-- Problem requirements --
In the records below, find the line containing "was, the solitary shield" and the line containing "Have a post-mortem with all team members". Give again exactly those lines and every line between them, omitting the pictures.

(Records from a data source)
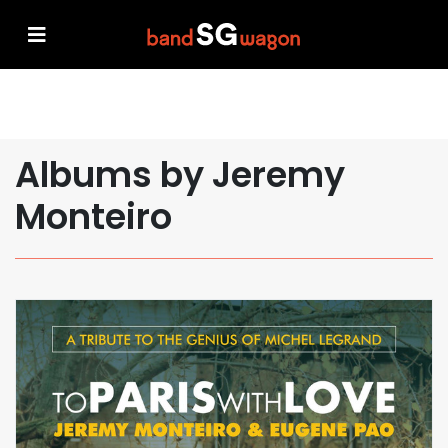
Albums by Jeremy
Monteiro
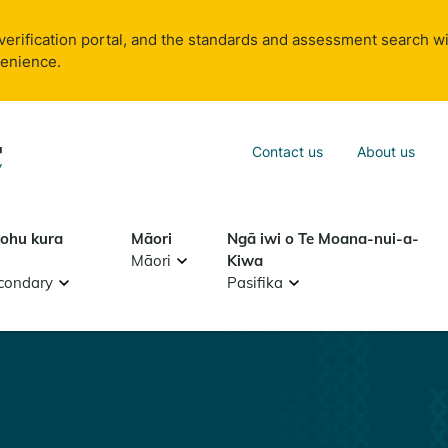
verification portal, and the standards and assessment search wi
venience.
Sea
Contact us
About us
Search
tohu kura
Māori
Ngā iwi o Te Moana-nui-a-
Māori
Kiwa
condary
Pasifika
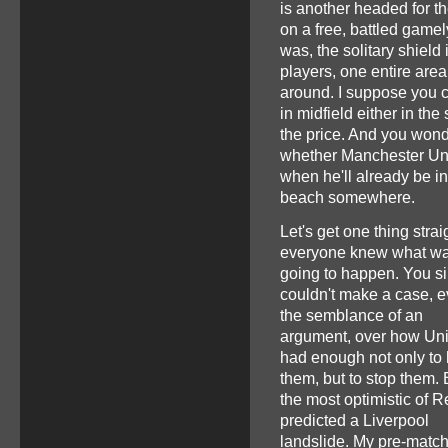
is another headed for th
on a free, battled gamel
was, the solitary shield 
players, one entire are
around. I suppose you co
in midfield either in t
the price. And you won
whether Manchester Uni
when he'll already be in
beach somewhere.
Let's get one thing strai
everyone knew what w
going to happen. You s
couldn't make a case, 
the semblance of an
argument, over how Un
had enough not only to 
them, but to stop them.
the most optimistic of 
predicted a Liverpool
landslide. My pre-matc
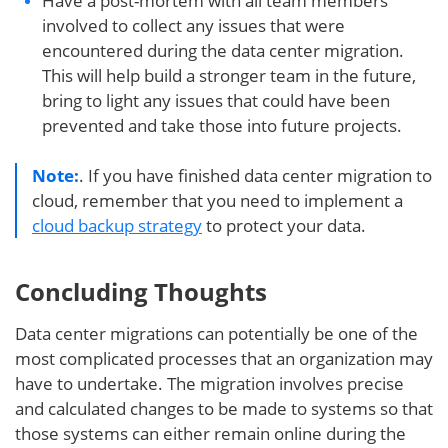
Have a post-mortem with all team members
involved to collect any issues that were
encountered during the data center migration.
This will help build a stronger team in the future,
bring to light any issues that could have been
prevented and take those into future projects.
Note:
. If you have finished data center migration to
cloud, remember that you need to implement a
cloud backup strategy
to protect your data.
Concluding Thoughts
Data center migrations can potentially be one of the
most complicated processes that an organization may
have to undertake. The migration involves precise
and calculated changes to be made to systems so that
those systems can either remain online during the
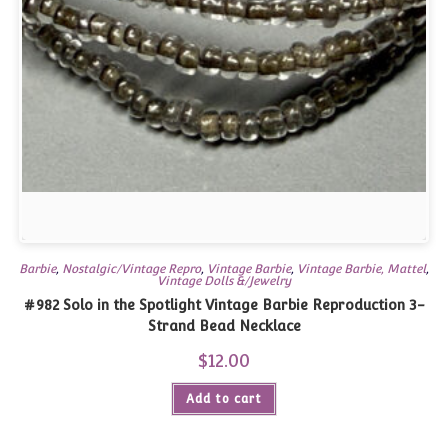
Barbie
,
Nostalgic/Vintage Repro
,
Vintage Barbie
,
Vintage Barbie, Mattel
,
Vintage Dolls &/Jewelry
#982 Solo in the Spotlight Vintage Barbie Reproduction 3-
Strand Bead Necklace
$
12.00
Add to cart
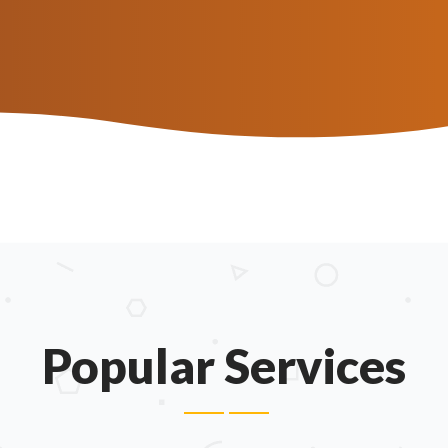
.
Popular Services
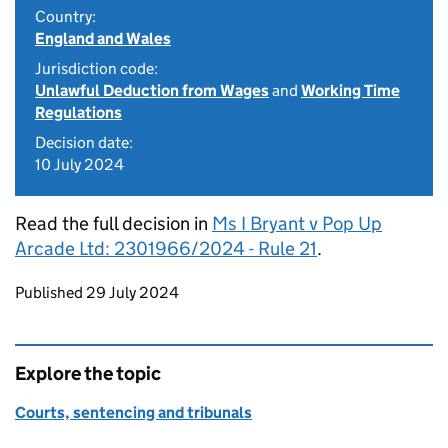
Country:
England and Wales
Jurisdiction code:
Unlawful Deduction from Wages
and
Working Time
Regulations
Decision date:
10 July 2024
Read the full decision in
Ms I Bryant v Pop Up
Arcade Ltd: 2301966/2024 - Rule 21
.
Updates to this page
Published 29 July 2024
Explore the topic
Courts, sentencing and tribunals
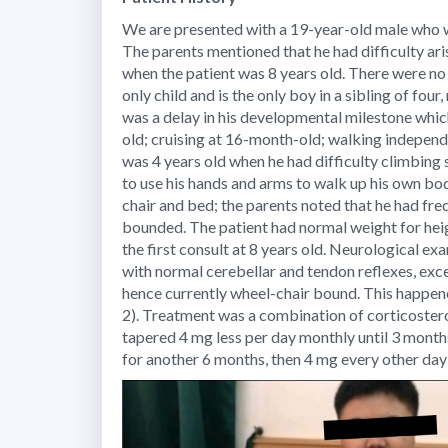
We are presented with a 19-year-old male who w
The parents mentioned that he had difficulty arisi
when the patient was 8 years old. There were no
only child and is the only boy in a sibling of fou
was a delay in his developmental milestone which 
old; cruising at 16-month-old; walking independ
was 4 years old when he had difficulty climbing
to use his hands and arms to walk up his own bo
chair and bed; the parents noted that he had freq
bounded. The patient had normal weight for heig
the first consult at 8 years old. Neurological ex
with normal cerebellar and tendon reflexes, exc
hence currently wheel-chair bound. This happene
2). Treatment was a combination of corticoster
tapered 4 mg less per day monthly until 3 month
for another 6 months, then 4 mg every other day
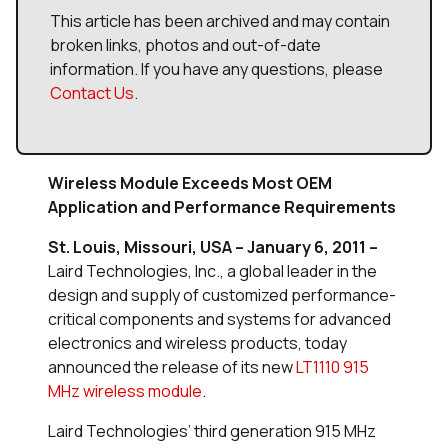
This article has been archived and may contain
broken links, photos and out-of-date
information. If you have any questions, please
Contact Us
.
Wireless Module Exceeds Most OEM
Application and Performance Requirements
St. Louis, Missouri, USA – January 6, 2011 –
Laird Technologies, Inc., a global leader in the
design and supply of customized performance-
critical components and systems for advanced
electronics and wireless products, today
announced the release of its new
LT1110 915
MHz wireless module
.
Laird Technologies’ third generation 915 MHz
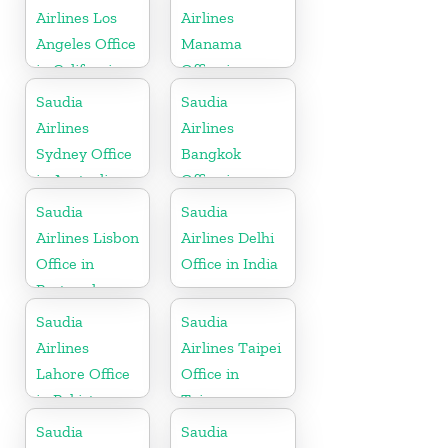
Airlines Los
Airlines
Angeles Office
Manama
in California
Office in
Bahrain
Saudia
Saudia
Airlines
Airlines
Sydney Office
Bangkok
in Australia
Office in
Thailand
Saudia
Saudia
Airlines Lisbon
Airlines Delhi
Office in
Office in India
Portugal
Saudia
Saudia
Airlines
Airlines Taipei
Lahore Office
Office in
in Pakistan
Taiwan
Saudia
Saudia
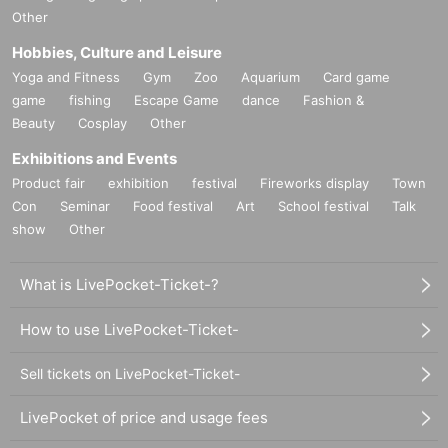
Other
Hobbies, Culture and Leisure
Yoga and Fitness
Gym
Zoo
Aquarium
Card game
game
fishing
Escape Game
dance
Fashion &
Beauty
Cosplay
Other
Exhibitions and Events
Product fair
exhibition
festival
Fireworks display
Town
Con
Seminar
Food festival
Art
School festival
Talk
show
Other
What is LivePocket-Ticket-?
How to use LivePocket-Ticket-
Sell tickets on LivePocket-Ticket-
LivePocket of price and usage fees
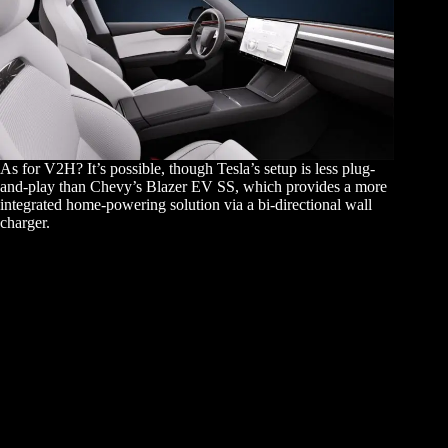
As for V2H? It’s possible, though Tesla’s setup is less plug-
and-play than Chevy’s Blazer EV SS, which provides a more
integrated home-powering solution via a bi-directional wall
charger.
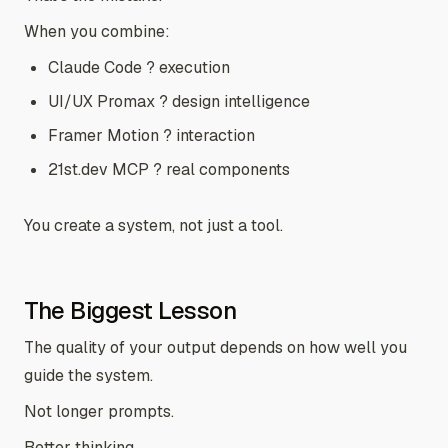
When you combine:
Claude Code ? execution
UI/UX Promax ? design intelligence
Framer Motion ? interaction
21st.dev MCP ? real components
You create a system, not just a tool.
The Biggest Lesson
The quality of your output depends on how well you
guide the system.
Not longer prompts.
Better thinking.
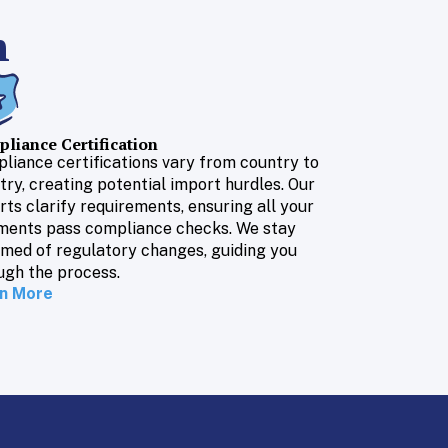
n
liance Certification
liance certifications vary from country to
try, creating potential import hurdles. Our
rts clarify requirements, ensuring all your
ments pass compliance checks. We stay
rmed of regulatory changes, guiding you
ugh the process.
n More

* * *

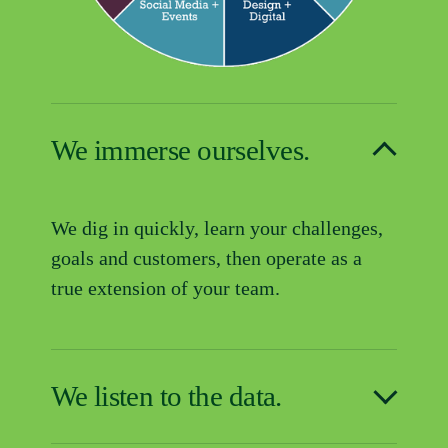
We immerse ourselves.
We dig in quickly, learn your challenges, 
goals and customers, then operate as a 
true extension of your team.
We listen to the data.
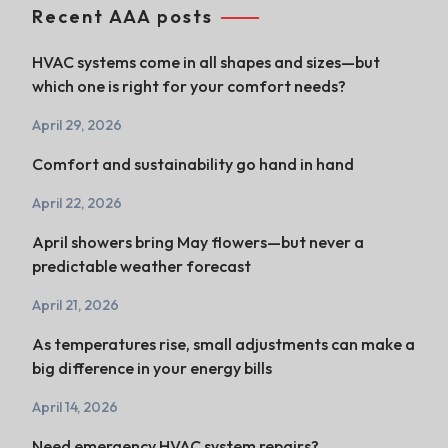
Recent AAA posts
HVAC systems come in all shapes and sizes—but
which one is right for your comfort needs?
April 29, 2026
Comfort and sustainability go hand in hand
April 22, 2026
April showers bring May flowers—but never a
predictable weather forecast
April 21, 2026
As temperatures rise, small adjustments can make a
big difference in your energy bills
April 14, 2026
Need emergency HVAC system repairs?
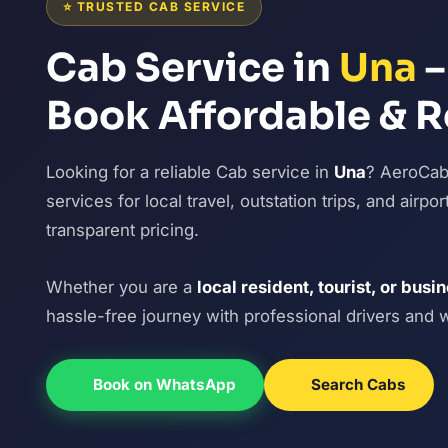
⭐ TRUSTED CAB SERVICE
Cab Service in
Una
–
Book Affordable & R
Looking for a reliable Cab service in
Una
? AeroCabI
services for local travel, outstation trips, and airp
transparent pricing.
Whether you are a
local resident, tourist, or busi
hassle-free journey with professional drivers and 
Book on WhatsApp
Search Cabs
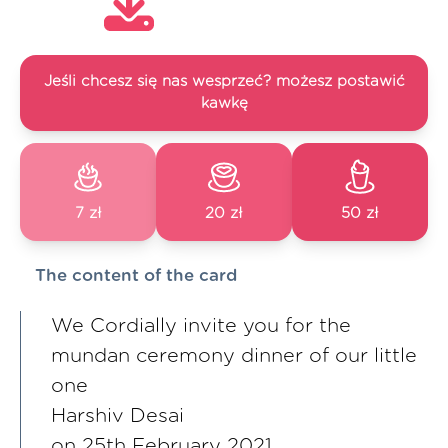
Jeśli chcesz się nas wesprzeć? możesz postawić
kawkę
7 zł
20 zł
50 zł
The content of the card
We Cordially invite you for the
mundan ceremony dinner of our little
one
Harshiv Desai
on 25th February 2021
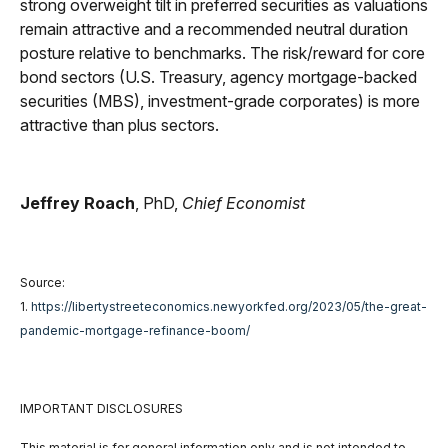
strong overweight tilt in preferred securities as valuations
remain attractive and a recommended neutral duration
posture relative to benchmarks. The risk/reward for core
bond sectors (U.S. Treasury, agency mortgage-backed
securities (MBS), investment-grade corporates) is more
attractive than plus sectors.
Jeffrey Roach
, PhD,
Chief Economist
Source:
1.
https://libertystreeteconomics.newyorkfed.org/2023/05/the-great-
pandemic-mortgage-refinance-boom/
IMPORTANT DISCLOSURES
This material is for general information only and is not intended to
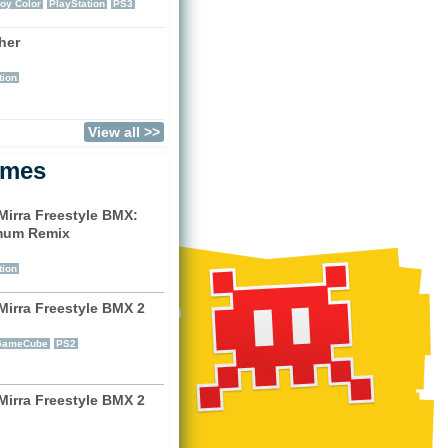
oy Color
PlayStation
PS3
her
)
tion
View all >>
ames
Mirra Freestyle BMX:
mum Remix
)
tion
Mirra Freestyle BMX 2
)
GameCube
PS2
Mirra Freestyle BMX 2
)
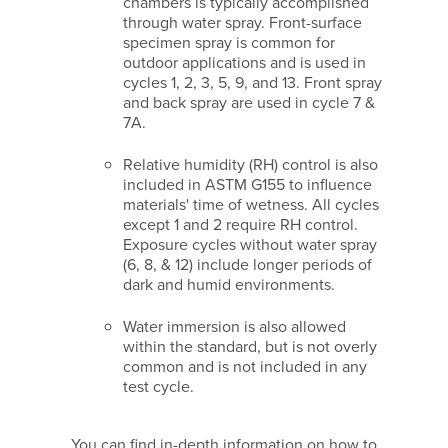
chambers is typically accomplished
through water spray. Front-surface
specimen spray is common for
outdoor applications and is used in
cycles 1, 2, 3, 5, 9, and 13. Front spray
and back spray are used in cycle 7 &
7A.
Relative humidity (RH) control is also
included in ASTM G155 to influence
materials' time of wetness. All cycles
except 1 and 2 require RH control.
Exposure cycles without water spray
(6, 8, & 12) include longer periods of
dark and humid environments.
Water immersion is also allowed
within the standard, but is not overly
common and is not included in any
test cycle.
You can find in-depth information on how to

-- Output for this task --
was, the solitary shield 
players, one entire are
around. I suppose you co
in midfield either in t
the price. And you won
whether Manchester Uni
when he'll already be in
beach somewhere.
Let's get one thing strai
everyone knew what w
going to happen. You s
couldn't make a case, 
the semblance of an
argument, over how Un
had enough not only to 
them, but to stop them.
the most optimistic of 
predicted a Liverpool
landslide. My pre-matc
Have a post-mortem with all team members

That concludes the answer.